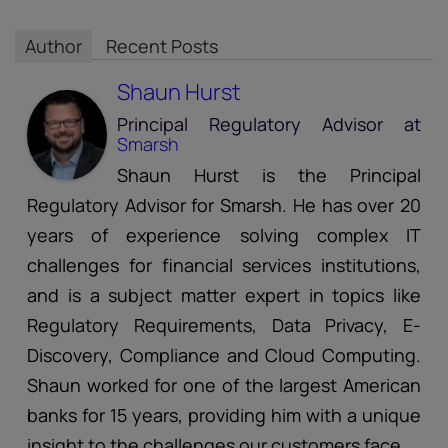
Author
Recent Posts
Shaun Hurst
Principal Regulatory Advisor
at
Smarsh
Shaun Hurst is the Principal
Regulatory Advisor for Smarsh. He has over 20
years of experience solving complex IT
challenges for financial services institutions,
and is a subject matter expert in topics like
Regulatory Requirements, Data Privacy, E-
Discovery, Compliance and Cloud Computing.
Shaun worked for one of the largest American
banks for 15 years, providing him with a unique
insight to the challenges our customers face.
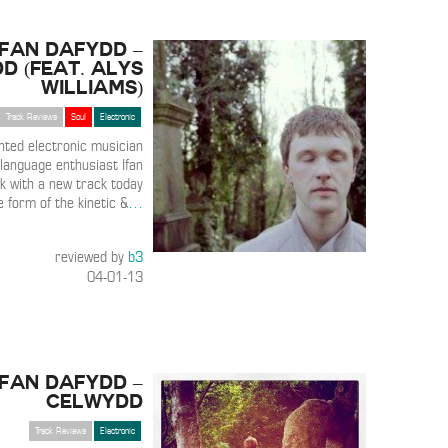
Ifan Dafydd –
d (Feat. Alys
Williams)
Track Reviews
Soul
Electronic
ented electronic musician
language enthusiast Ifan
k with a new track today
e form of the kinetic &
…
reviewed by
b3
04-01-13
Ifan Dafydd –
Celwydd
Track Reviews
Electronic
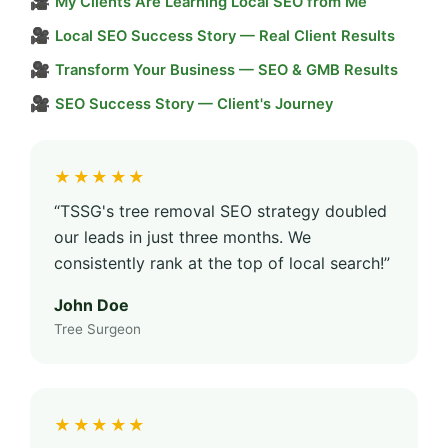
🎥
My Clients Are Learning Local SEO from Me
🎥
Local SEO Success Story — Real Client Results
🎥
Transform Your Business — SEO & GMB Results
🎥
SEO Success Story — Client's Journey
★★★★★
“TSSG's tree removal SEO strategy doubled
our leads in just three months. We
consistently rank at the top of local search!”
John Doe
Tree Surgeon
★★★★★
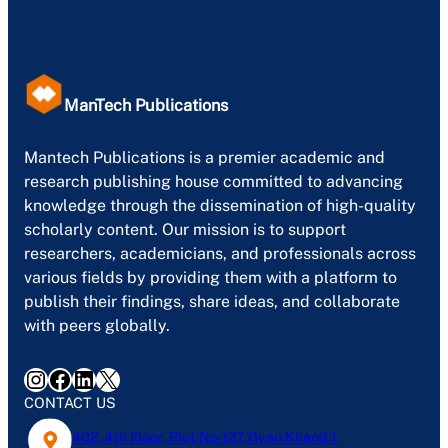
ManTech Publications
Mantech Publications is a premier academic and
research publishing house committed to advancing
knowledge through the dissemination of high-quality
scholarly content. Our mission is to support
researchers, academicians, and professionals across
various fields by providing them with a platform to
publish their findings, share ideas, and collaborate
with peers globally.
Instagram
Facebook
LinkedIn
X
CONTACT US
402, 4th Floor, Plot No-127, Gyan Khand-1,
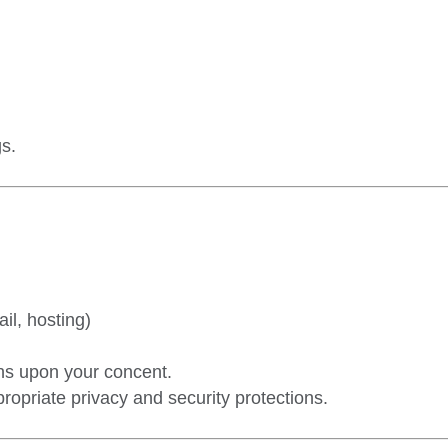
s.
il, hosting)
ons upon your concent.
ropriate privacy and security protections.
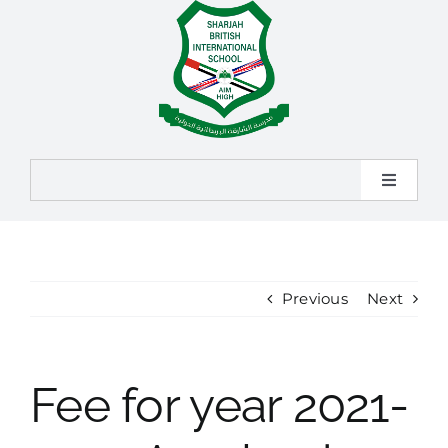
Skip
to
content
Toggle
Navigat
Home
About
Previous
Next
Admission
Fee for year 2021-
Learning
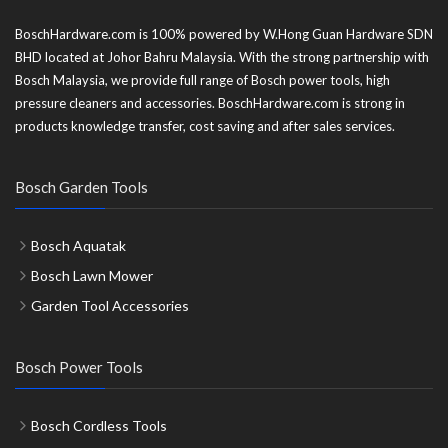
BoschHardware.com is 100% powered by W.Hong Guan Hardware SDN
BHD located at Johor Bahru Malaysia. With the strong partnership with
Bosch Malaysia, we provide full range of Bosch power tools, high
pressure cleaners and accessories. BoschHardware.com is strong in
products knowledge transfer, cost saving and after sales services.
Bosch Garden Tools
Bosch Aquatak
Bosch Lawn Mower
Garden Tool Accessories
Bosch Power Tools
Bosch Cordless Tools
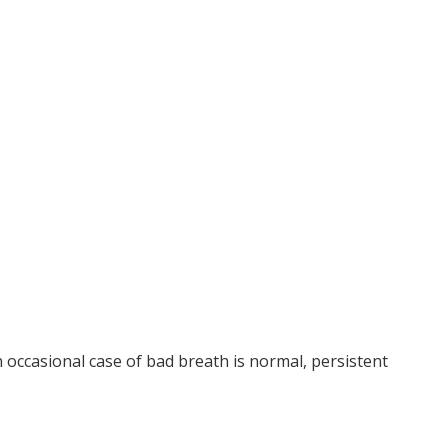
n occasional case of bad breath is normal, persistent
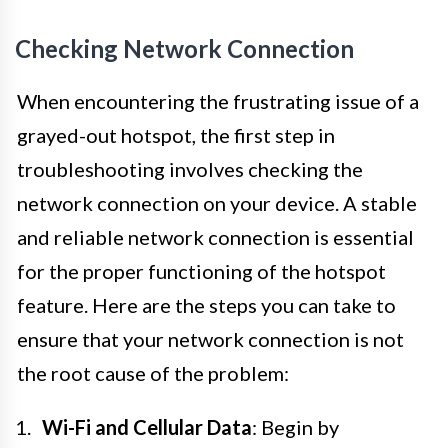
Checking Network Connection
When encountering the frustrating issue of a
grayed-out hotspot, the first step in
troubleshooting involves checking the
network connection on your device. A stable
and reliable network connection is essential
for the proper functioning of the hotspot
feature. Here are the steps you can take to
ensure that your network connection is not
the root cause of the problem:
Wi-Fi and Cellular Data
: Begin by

-- -- --

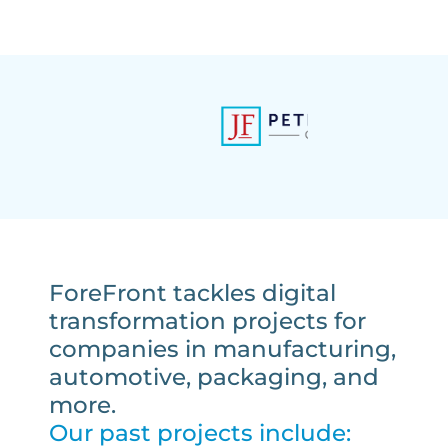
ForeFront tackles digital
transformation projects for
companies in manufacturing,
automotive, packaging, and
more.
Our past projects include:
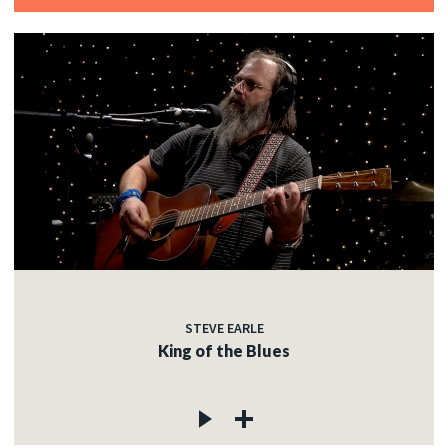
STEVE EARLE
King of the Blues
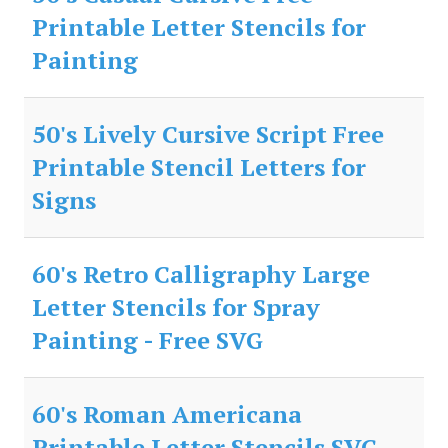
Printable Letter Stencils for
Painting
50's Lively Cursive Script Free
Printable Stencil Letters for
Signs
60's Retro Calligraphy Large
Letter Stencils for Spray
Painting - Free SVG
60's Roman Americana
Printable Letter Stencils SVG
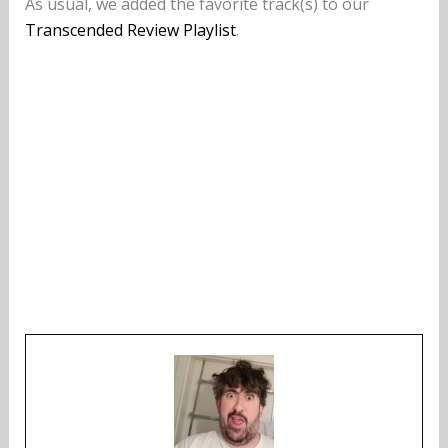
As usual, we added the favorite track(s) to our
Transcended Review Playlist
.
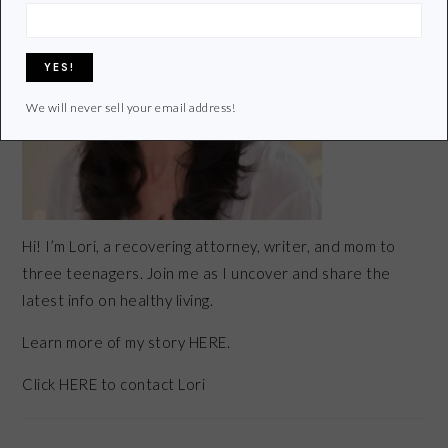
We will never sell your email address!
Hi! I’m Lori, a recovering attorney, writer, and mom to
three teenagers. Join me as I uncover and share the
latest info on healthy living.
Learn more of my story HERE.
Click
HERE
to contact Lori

-- -- --

In the entries above, find the line containing "STEVE EARLE" and the line containing "to contact Lori", then copy both and every line between them exactly, without any picture.

STEVE EARLE
King of the Blues
Printable Letter Stencils for
Painting
50's Lively Cursive Script Free
Printable Stencil Letters for
Signs
60's Retro Calligraphy Large
Letter Stencils for Spray
Painting - Free SVG
60's Roman Americana
Printable Letter Stencils SVG
As usual, we added the favorite track(s) to our
Transcended Review Playlist
.
We will never sell your email address!
Hi! I’m Lori, a recovering attorney, writer, and mom to
three teenagers. Join me as I uncover and share the
latest info on healthy living.
Learn more of my story HERE.
Click
HERE
to contact Lori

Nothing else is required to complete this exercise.